To solve the problem, we need to find the probability \( p \) that two consecutive heads occur on the fourth and fifth toss of a fair coin. Let's break down the steps: ### Step 1: Understanding the conditions We need to determine the outcomes of the first five tosses of the coin such that: - The fourth toss is a head (H). - The fifth toss is also a head (H). - The third toss must be a tail (T) to avoid having two consecutive heads before the fourth toss.
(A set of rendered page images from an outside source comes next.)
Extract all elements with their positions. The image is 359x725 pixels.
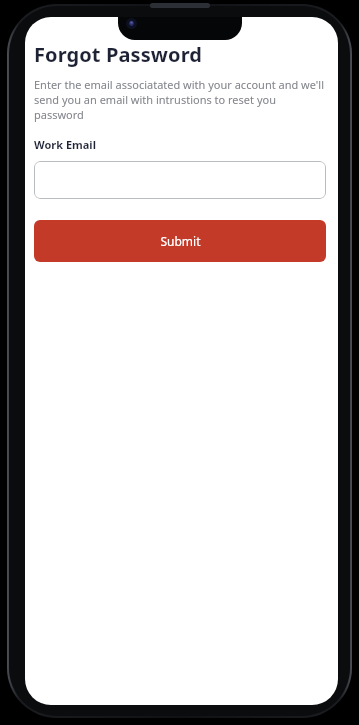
- button[interactable]: Submit: [34, 220, 326, 262]
- staticText: Enter the email associatated with your a…: [34, 77, 326, 122]
- staticText: Work Email: [34, 137, 96, 152]
- staticText: Forgot Password: [34, 41, 203, 68]
- button[interactable]: Work Email input field: [34, 161, 326, 199]
- staticText: Submit: [160, 233, 201, 249]
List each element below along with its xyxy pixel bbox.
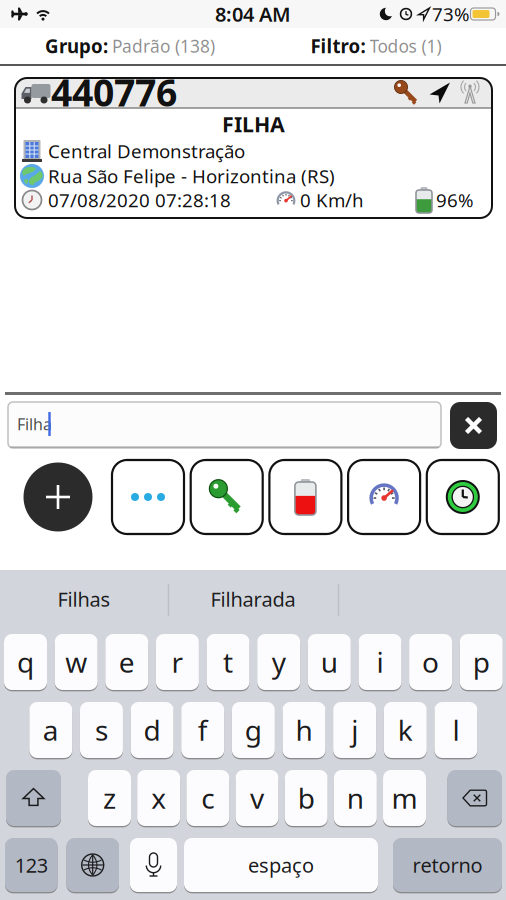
- staticText: a: [43, 711, 59, 749]
- button[interactable]: Time: [427, 460, 499, 534]
- button[interactable]: l: [434, 701, 477, 759]
- button[interactable]: w: [55, 633, 98, 691]
- staticText: Grupo:: [45, 34, 108, 58]
- staticText: i: [376, 643, 384, 681]
- button[interactable]: Close: [450, 402, 497, 449]
- staticText: y: [272, 643, 286, 681]
- staticText: Filha: [17, 413, 52, 435]
- staticText: Central Demonstração: [48, 139, 245, 163]
- staticText: 73%: [432, 2, 470, 26]
- button[interactable]: k: [384, 701, 427, 759]
- staticText: b: [298, 779, 315, 817]
- staticText: h: [296, 711, 312, 749]
- button[interactable]: x: [137, 769, 180, 827]
- button[interactable]: q: [4, 633, 47, 691]
- button[interactable]: m: [383, 769, 426, 827]
- staticText: s: [95, 711, 108, 749]
- staticText: 440776: [51, 67, 177, 117]
- staticText: k: [398, 711, 413, 749]
- button[interactable]: s: [80, 701, 123, 759]
- staticText: retorno: [412, 852, 482, 878]
- staticText: q: [17, 643, 34, 681]
- staticText: Filhas: [58, 586, 110, 612]
- button[interactable]: b: [285, 769, 328, 827]
- button[interactable]: Filtro:: [310, 34, 442, 58]
- button[interactable]: Shift: [6, 769, 61, 827]
- staticText: Filharada: [210, 586, 296, 612]
- staticText: t: [223, 643, 233, 681]
- button[interactable]: o: [409, 633, 452, 691]
- button[interactable]: 123: [5, 837, 58, 893]
- staticText: u: [321, 643, 338, 681]
- button[interactable]: 440776: [15, 78, 492, 218]
- button[interactable]: y: [257, 633, 300, 691]
- staticText: o: [422, 643, 439, 681]
- staticText: p: [473, 643, 490, 681]
- button[interactable]: t: [207, 633, 250, 691]
- staticText: v: [250, 779, 264, 817]
- button[interactable]: g: [232, 701, 275, 759]
- button[interactable]: i: [358, 633, 402, 691]
- button[interactable]: Filhas: [0, 571, 168, 627]
- staticText: f: [198, 711, 208, 749]
- staticText: Filtro:: [310, 34, 366, 58]
- button[interactable]: h: [282, 701, 326, 759]
- button[interactable]: r: [156, 633, 199, 691]
- button[interactable]: z: [88, 769, 131, 827]
- button[interactable]: u: [308, 633, 351, 691]
- button[interactable]: Add: [24, 462, 92, 532]
- button[interactable]: a: [29, 701, 72, 759]
- button[interactable]: Filharada: [169, 571, 337, 627]
- button[interactable]: e: [105, 633, 148, 691]
- staticText: g: [245, 711, 262, 749]
- staticText: Todos (1): [370, 34, 442, 58]
- staticText: x: [151, 779, 166, 817]
- button[interactable]: v: [236, 769, 278, 827]
- staticText: 8:04 AM: [215, 1, 291, 27]
- staticText: r: [171, 643, 183, 681]
- staticText: Padrão (138): [112, 34, 215, 58]
- button[interactable]: d: [131, 701, 174, 759]
- staticText: FILHA: [222, 110, 285, 138]
- staticText: j: [351, 711, 358, 749]
- button[interactable]: Grupo:: [45, 34, 215, 58]
- staticText: 123: [15, 852, 48, 878]
- staticText: 0 Km/h: [300, 188, 364, 212]
- button[interactable]: Dictation: [130, 837, 177, 893]
- button[interactable]: p: [460, 633, 503, 691]
- staticText: 07/08/2020 07:28:18: [48, 188, 231, 212]
- button[interactable]: Speed: [348, 460, 420, 534]
- button[interactable]: Delete: [448, 769, 502, 827]
- staticText: m: [392, 779, 418, 817]
- staticText: n: [347, 779, 364, 817]
- staticText: d: [144, 711, 161, 749]
- staticText: e: [119, 643, 135, 681]
- staticText: z: [103, 779, 116, 817]
- button[interactable]: f: [181, 701, 224, 759]
- button[interactable]: n: [334, 769, 377, 827]
- staticText: 96%: [436, 188, 474, 212]
- button[interactable]: espaço: [184, 837, 378, 893]
- button[interactable]: More: [112, 460, 184, 534]
- button[interactable]: retorno: [393, 837, 502, 893]
- staticText: Rua São Felipe - Horizontina (RS): [48, 164, 335, 188]
- staticText: l: [452, 711, 459, 749]
- button[interactable]: Next keyboard: [66, 837, 119, 893]
- button[interactable]: c: [186, 769, 229, 827]
- button[interactable]: Battery: [269, 460, 341, 534]
- staticText: espaço: [248, 852, 314, 878]
- button[interactable]: j: [333, 701, 376, 759]
- button[interactable]: Key: [191, 460, 263, 534]
- staticText: c: [201, 779, 214, 817]
- staticText: w: [65, 643, 87, 681]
Thus, the sequence of the first five tosses must look like this: - \( X_1, X_2, T, H, H \) where \( X_1 \) and \( X_2 \) can be either heads (H) or tails (T), but cannot both be heads. ### Step 2: Analyzing possible outcomes for \( X_1 \) and \( X_2 \) Since we need to avoid having two consecutive heads in the first three tosses, we can have the following combinations for \( X_1 \) and \( X_2 \): 1. \( (H, T) \) 2. \( (T, H) \) 3. \( (T, T) \) ### Step 3: Calculating probabilities for each case 1. **Case 1: \( (H, T) \)** - Probability = \( P(H) \times P(T) = \frac{1}{2} \times \frac{1}{2} = \frac{1}{4} \) 2. **Case 2: \( (T, H) \)** - Probability = \( P(T) \times P(H) = \frac{1}{2} \times \frac{1}{2} = \frac{1}{4} \) 3. **Case 3: \( (T, T) \)** - Probability = \( P(T) \times P(T) = \frac{1}{2} \times \frac{1}{2} = \frac{1}{4} \) ### Step 4: Total probability for \( X_1 \) and \( X_2 \) Now, we sum the probabilities of the valid cases: - Total probability \( P_1 = \frac{1}{4} + \frac{1}{4} + \frac{1}{4} = \frac{3}{4} \) ### Step 5: Probability of the fixed tosses The probability of the fixed tosses (T, H, H) is: - \( P(T) \times P(H) \times P(H) = \frac{1}{2} \times \frac{1}{2} \times \frac{1}{2} = \frac{1}{8} \) ### Step 6: Total probability \( p \) Thus, the total probability \( p \) that two consecutive heads occur on the fourth and fifth toss is: \[ p = P_1 \times P(T, H, H) = \frac{3}{4} \times \frac{1}{8} = \frac{3}{32} \] ### Step 7: Finding \( \frac{30}{p} \) Now, we need to find \( \frac{30}{p} \): \[ \frac{30}{p} = \frac{30}{\frac{3}{32}} = 30 \times \frac{32}{3} = \frac{960}{3} = 320 \] ### Final Answer Thus, the value of \( \frac{30}{p} \) is \( \boxed{320} \).